Integrative statistical approaches for the analysis of whole-genome sequencing data
Iuliana Ionita-Laza, Ph.D., Associate Professor - Biostatistics - Columbia University
October 25, 2018
3:30 pm - 5:00 pm
3755 SPH I
1415 Washington Heights
Ann Arbor, MI 48109-2029
Sponsored by: Depart,emt of Biostatistics
Contact Information: Zhenke Wu (zhenkewu@umich.edu); Peisong Han (peisong@umich.edu)

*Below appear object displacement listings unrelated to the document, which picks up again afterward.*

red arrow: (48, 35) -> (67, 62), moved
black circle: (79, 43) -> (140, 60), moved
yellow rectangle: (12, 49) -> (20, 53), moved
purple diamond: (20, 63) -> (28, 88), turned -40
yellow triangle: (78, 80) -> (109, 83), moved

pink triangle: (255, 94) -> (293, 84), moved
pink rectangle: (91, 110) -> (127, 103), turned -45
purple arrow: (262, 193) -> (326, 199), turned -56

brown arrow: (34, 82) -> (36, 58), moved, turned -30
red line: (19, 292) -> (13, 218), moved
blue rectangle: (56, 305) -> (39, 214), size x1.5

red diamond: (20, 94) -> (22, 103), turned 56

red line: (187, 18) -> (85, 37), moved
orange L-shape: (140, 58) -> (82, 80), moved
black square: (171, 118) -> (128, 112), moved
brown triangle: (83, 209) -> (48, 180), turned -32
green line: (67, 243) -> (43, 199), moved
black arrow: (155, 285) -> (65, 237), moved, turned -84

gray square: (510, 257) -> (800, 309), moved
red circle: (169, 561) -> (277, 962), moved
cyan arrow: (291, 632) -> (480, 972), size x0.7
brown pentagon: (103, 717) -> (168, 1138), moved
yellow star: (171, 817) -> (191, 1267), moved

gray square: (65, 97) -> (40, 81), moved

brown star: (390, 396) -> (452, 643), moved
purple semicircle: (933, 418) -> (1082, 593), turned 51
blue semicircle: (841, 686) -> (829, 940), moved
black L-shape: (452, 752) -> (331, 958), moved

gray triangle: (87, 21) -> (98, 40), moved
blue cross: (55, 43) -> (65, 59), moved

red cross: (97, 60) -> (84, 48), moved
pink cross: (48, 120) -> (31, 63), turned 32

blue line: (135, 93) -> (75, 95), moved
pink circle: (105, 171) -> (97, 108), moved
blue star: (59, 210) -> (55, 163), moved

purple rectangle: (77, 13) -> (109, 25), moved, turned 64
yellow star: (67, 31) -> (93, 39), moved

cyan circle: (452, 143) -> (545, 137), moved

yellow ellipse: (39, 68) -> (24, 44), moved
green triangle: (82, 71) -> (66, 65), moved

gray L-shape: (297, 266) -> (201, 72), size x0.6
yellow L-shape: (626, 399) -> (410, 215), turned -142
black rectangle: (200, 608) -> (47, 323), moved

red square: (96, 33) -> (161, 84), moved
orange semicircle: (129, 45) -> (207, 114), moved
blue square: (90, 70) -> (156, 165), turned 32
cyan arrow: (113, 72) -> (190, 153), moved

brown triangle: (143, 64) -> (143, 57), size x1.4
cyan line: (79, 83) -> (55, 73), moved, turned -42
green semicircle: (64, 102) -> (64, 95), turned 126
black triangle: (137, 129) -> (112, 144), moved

Continuous advances in massively parallel sequencing technologies make large whole-genome sequencing studies increasingly feasible, including the NHLBI Trans-Omics for Precision Medicine (TopMed) and UK Biobank studies. The analysis of such data is challenging due to the large number of rare variants in noncoding regions of the genome, our poor understanding of their functional effects, and the lack of natural units for testing (e.g. the analogue of genes in coding regions). In this talk I will describe some of our effort to address these challenges using statistical and computational approaches. In particular, I will first discuss an unsupervised approach based on a latent Dirichlet allocation model to predict functional effects of genetic variants in a cell type/tissue specific manner. I will also introduce further extensions to the semi-supervised setting where high-quality experimentally derived labels are available for a small to modest number of variants. I will then discuss GenoScan, a scan statistic approach to simultaneously detect the existence, and estimate the location of the association signal in a pre-specified large region or at genome-wide scale. GenoScan can incorporate multiple functional annotations of genetic variants for improved power to identify the signals in noncoding regions. I will show applications to several datasets, including the Metabochip dataset on 12,281 individuals, and whole-genome sequencing data in the Simons Simplex Collection (SSC). Light refreshments for seminar guests will be served at 3:10 p.m.